Less than a year ago, Slow Club were still playing tiny little rooms around the country, cementing an intimacy with their audience that could inevitably distance the more successful they became. Tonight’s show at KOKO is the largest headlining gig that Rebecca Taylor and Charles Watson have ever done – not bad for a couple of self-described “daft kids from Rotherham”.
First though, Moshi Moshi labelmates Summer Camp warmed up a horribly cold and rainy night. Not in fact a seven-piece Swedish twee-pop band as they first claimed to be, Summer Camp are actually Transgressive troubadour Jeremy Warmsley and his other half, the editor of Platform magazine, Elizabeth Sankey. It’s easy to be cynical when a music journalist forms a band, but Summer Camp are undeniably brilliant – their 20 minute set bounces along irresistibly, with songs that sound immediately accessible and addictive. If Was It Worth It, It’s Summer and especially Ghost Train aren’t cult favourites by the end of the year, then there really will be no justice. Welcome to your new favourite band.
Veronica Falls are almost as impressive – scuzzy, fuzzy jangly pop shot through with some sweet boy/girl harmonies. For a new band, they sound astonishingly muscular and confident, and in frontwoman Roxanne Clifford, they may well have unearthed one of the stars of 2011. Both Starry Eyed and Stephen make an impression, but it’s Found Love In A Graveyard that marks out them out as something special.
The size of KOKO means that it’s impossible for Slow Club to perform their usual entrance – the acoustic version of Wild Blue Milk sang by Rebecca and Charles right in the middle of the audience. Instead, they rushed onto stage, augmented by Warmsley on bass and drummer Matt Ingram and burst into a brand new song – sounding as charmingly chaotic and melodic as ever.
Early signs were that the nerves may have kicked in, with an unusual lack of audience interaction at first, but once the opening lines of Our Most Brilliant Friends were sung along to by the crowd, things settled down. Highlights from Yeah So – ranging from the exhilarating double-whammy of Trophy Room and Because We’re Dead and the hauntingly beautiful renditions of There’s No Good Way To Say I’m Leaving You and Rebecca’s solo Sorry About The Doom – rubbed shoulders with new songs that hinted that Slow Club’s second album could really be something particularly special.
Although this was the duo’s biggest headlining show ever, there was still a lovely intimate air to proceedings – that unmiked rendition of Wild Blue Milk survived, but this time performed right on the front of the stage, and Rebecca’s between-song chat covered such topics as why Alexandra Burke‘s Bad Boys is “the best single of 2009, bar none” and a truly terrible joke about cheese, all the while receiving declarations of love from the audience (“everybody loves Rebecca….nobody ever tells me they love me” grumbled Charles at one point).

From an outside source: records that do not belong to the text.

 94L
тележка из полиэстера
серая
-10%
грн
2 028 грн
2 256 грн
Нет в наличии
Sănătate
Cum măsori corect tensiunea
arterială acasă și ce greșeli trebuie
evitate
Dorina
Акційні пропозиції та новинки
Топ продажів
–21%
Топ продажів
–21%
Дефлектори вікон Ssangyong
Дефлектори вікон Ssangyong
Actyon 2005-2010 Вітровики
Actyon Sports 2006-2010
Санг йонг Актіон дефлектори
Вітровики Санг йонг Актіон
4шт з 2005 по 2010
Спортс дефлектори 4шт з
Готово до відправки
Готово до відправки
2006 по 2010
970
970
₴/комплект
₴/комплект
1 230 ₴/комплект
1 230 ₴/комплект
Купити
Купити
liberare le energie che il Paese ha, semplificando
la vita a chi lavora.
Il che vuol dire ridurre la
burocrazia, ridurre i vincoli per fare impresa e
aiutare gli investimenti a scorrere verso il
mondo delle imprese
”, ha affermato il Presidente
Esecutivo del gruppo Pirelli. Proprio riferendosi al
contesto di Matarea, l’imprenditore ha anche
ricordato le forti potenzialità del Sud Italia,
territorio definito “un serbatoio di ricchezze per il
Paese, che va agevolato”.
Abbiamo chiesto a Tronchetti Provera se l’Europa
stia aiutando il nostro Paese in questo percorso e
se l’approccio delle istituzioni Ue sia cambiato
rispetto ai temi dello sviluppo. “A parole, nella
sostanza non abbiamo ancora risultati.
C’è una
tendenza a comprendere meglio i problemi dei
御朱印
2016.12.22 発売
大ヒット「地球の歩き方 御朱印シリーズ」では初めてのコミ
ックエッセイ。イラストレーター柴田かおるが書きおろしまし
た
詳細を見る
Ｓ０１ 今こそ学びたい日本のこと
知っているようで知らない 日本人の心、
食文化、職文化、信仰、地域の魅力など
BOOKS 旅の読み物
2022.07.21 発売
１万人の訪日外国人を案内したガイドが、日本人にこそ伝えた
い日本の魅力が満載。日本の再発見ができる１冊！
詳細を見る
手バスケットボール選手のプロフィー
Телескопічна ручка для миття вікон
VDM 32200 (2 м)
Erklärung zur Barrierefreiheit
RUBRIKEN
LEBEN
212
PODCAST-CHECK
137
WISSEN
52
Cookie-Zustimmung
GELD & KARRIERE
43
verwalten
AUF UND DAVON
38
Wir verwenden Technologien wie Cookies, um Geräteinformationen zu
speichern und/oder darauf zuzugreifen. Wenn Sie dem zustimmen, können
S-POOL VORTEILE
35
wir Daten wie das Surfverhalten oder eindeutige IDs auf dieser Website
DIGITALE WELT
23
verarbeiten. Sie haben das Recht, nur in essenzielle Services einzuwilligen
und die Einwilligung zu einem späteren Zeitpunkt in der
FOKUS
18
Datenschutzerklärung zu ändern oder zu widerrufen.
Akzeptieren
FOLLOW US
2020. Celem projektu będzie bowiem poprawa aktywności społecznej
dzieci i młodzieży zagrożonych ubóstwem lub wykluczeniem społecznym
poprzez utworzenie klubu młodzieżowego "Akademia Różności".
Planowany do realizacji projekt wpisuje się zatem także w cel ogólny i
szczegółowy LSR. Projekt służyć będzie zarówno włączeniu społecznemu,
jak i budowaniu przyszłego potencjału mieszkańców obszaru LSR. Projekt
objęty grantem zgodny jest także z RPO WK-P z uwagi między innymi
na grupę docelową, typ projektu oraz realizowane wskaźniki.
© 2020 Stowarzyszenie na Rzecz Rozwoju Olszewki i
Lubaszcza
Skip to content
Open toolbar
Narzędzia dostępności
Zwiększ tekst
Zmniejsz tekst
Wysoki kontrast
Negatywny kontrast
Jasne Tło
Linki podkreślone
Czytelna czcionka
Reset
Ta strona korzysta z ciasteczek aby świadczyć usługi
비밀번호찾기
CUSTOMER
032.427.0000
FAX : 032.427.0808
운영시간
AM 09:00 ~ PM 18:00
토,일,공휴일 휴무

Finishing with possibly their most popular song, Christmas TV (“I suppose we’d better play that bloody Christmas song, hadn’t we?” said Rebecca), unmiked and performed at the front of stage, with seemingly the entire capacity of KOKO on backing vocals, it was a typically glorious Slow Club gig – and heartening proof that no matter how big the venues become, the atmosphere remains cosy. In fact, they could probably make Wembley Stadium seem like your front room.